[HN Gopher] Show HN: High-speed UTF-8 validation in Rust
___________________________________________________________________
Show HN: High-speed UTF-8 validation in Rust
Author : kryps
Score : 111 points
Date : 2021-04-21 09:58 UTC (13 hours ago)
(HTM) web link (github.com)
(TXT) w3m dump (github.com)
| celeritascelery wrote:
| > The implementation is similar to the one in simdjson except
| that it aligns reads to the block size of the SIMD extension,
| which leads to better peak performance compared to the
| implementation in simdjson.
|
| I didn't really understand this part. Aligned to what? to the
| cache line? SIMD always reads the block size. Unless I am missing
| something here.
| unwind wrote:
| I read it as "to the width of the SIMD registers" which I have
| seen in other quick scanners, but did not read the code here.
| celeritascelery wrote:
| Aren't all reads aligned to the width of the SIMD register?
| If I do an AVX512 command it will read 512 bits right?
| jsheard wrote:
| It's about where you read data from, not how much data gets
| read. For example an AVX read is aligned if the address
| being read from is a multiple of 32 bytes, otherwise it's
| unaligned and runs slightly slower, and slower still if it
| happens to straddle two cachelines. The same applies to
| write instructions as well.
|
| It's less of an issue than it used to be, the penalty for
| unaligned access has steadily been reduced by newer CPU
| architectures, but it's still there.
| celeritascelery wrote:
| ahh, so it does come back to cache line alignment.
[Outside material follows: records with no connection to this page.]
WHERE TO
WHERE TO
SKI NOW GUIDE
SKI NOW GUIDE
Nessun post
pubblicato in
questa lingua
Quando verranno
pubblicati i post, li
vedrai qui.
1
| Reading aligned data doesn't give any benefit in and of
| itself[1]. At least not on modern hardware. I guess the
| performance improvement would make sense since SIMD
| instructions are sized to be a multiple of the cache line
| size.
|
| [1] https://lemire.me/blog/2012/05/31/data-alignment-for-
| speed-m...
| meisel wrote:
| How does this compare, speed-wise, to the UTF-8 validation done
| in simdjson?
| tyingq wrote:
| If someone is wanting to make a code comparison, most of the
| UTF-8 validation in simdjson seems to be nicely summed up in
| this pull request that sped it up:
| https://github.com/simdjson/simdjson/pull/993/files
| kryps wrote:
| Check the benchmarks section
| (https://github.com/rusticstuff/simdutf8#Benchmarks), second
| table. simdutf8 is up to 28 % faster on my Comet Lake CPU.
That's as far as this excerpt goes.